Summary
rejecting interpretation of an indemnity provision in a settlement contract that would be "absurd" and "contrary to the reasonable expectations of the parties"
Summary of this case from Tech. Ins. Co. v. Phila. Indem. Ins. Co.Opinion
No. 4713.
April 7, 2011.
Order and judgment (one paper), Supreme Court, New York County (Edward H. Lehner, J.), entered August 25, 2009, which denied plaintiffs' motion for summary judgment, granted defendant Tower Insurance Company's cross motion for summary judgment declaring that it has no duty to indemnify plaintiffs in connection with the underlying wrongful death action, and so declared, and granted third-party defendant's motion to dismiss the third-party complaint, unanimously affirmed, without costs.
Rafter Associates PLLC, New York (Howard K. Fishman of counsel), for appellants-respondents.
Law Office of Max W. Gershweir, New York, (Joshua L. Seltzer of counsel), for respondent-appellants.
O'Leary Spero, Staten Island (Maria D. Spero of counsel), for respondent.
Before: Andrias, J.P., Friedman, Catterson, Moskowitz and Román, JJ.
It is undisputed that the commercial general liability insurance policy issued by Tower provided additional insured coverage to plaintiff ACC Construction Corp., as limited by the terms of the policy.
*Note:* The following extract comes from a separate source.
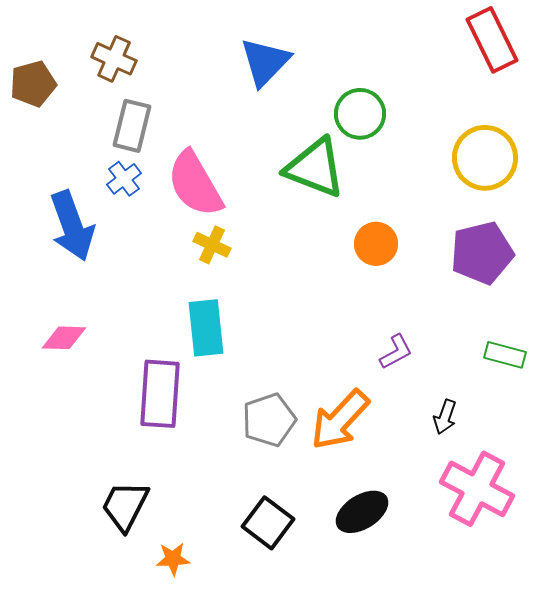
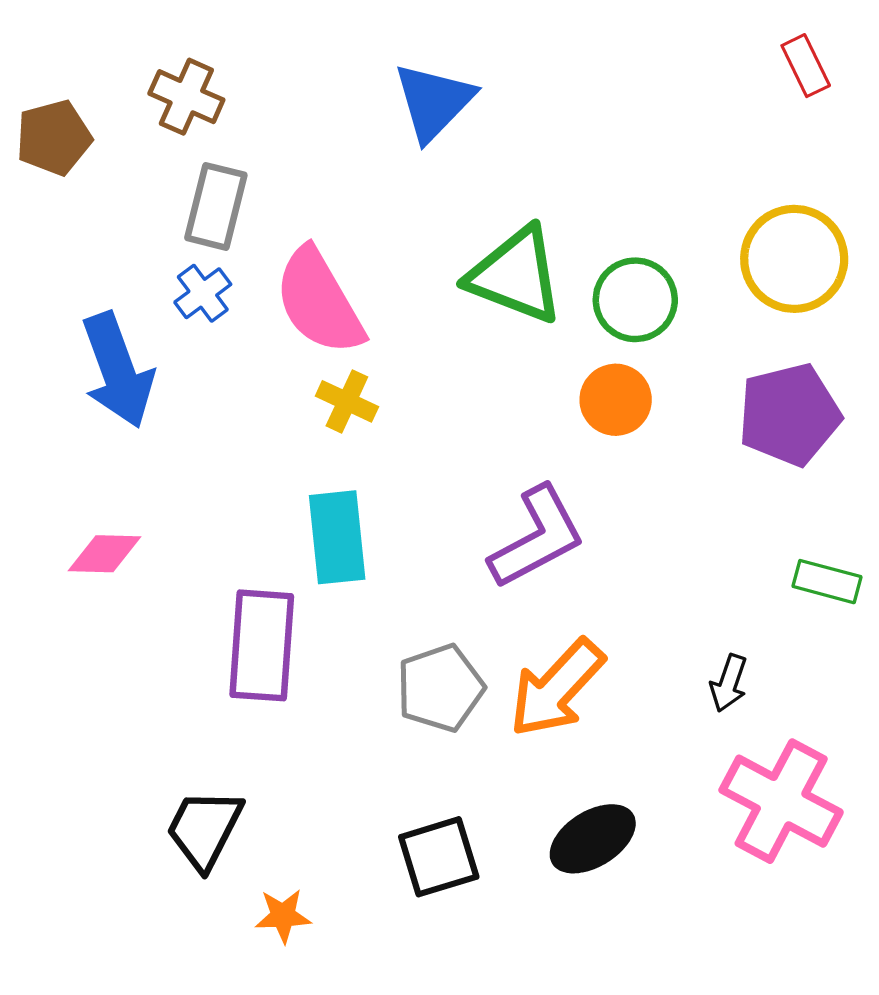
red rectangle: (492, 40) -> (806, 66), size x0.6
green circle: (360, 114) -> (635, 300), moved
purple L-shape: (396, 352) -> (537, 537), moved, size x1.8
black square: (268, 523) -> (439, 857), turned 36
The policy contains an independent contractors exclusion, which excludes from coverage "`personal injury' arising out of operations performed for any insured by independent contractors." As the record demonstrates that the decedent was an employee of an independent contractor of ACC Construction and that his death arose out of his employer's operations, the exclusion applies as a matter of law ( see Carriage Dev. v U.S. Underwriters Ins. Co., 4 AD3d 305).
In the third-party action, Tower seeks, inter alia, a defense and indemnity for costs incurred in connection with its defense of this declaratory judgment action from the decedent's wife, based on an indemnification provision contained in its settlement agreement with her in the underlying action. To interpret the provision in the manner urged by Tower would "produce a result that is absurd" and "contrary to the reasonable expectations of the parties," and we decline to do so ( see Matter of Lipper Holdings v Trident Holdings, 1 AD3d 170, 171).